Anyway, I remember when it came out, and as a lifelong (actually four lives long) Unitarian I was intrigued and impressed as it presented a timely and appealing and dare I say ‘non theological’ version of Jesus of Nazareth. Parts of it are way dated and hokey, but that says more about the moment it was made. And yet there is still a sweetness in the idea that Jesus was a counter cultural character, and a poignance in the innocent confidence of that vision.
This morning, Easter morning, as I prepare myself for worship I am tugging to reclaim a bit of the naivete and confidence.
It helped to spend a few minutes watching Rick Warren and following that with “The Green Pastures.” Warren captures the current mainstream of evangelicalism. His genius is not the message but the package, for which I give him credit.
The Green Pastures is a 1936 film that blithely presents a racially stereotyped heaven down to an Uncle Remus assortment of characters including a “Lawd” and a heaven full of black angels who have heavenly fish fries and relish 10 cent cigars.
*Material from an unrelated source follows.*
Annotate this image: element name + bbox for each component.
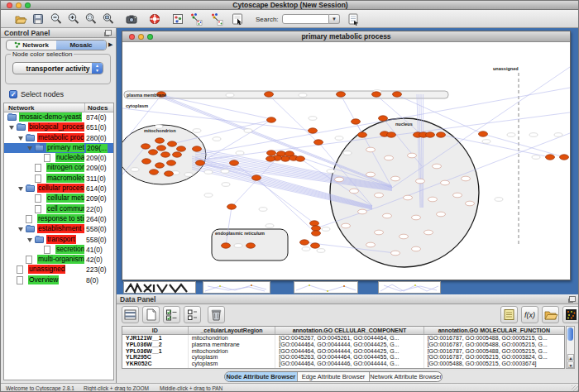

As outlandish as the movie is in its unthinking racism, I actually found that sense of God to be more appealing than the Rick Warren version (which is Robert Schuller’s and other mega-preachers).
I think it is the intimacy, the simplicity, the honesty that comes through. American megachurches are big, bright, spectacular, almost cinematic. Large halls, orchestras, big screens, fancy lighting, make God a celebrity. People want to be seen with this God like one craves to see a movie star or rock star.
The God of Green Pastures who walks about unrecognized in a slouch hat with a cane, or a Jesus with hokey suspenders and a huge 'Jewfro" who acts like second rate street mime, remind me of that song from a few years back “What if God was one of us?”
As I read the story of Jesus, that was precisely the point.